A Conservative Finite Difference Scheme for Poisson-Nernst-Planck Equations

TL;DR

This paper introduces a second-order accurate finite difference scheme for solving Poisson-Nernst-Planck equations, emphasizing physical property preservation like ion conservation and energy dissipation, crucial for long-term simulations.

Contribution

The paper develops a finite difference method that preserves key physical properties of PNP equations and demonstrates its effectiveness with realistic ion channel parameters.

Findings

Method achieves second-order accuracy in space and time.

Conservation of total ions is maintained exactly in the numerical scheme.
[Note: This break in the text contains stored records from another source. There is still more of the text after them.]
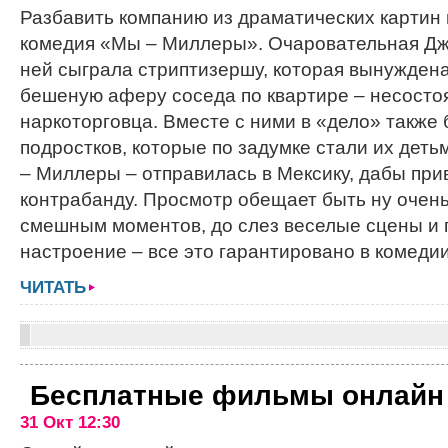
Разбавить компанию из драматических картин 
комедия «Мы – Миллеры». Очаровательная Д
ней сыграла стриптизершу, которая вынуждена
бешеную аферу соседа по квартире – несосто
наркоторговца. Вместе с ними в «дело» также
подростков, которые по задумке стали их деть
– Миллеры – отправилась в Мексику, дабы при
контрабанду. Просмотр обещает быть ну очен
смешным моментов, до слез веселые сцены и 
настроение – все это гарантировано в комед
ЧИТАТЬ
Бесплатные фильмы онлайн
31 Окт 12:30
The scheme converges rapidly with a few iterations.

Abstract

A macroscopic model to describe the dynamics of ion transport in ion channels is the Poisson-Nernst-Planck(PNP) equations. In this paper, we develop a finite-difference method for solving PNP equations, which is second-order accurate in both space and time. We use the physical parameters specifically suited toward the modelling of ion channels. We present a simple iterative scheme to solve the system of nonlinear equations resulting from discretizing the equations implicitly in time, which is demonstrated to converge in a few iterations. We place emphasis on ensuring numerical methods to have the same physical properties that the PNP equations themselves also possess, namely conservation of total ions and correct rates of energy dissipation. We describe in detail an approach to derive a finite-difference method that preserves the total concentration of ions exactly in time. Further, we illustrate that, using realistic values of the physical parameters, the conservation property is critical in obtaining correct numerical solutions over long time scales.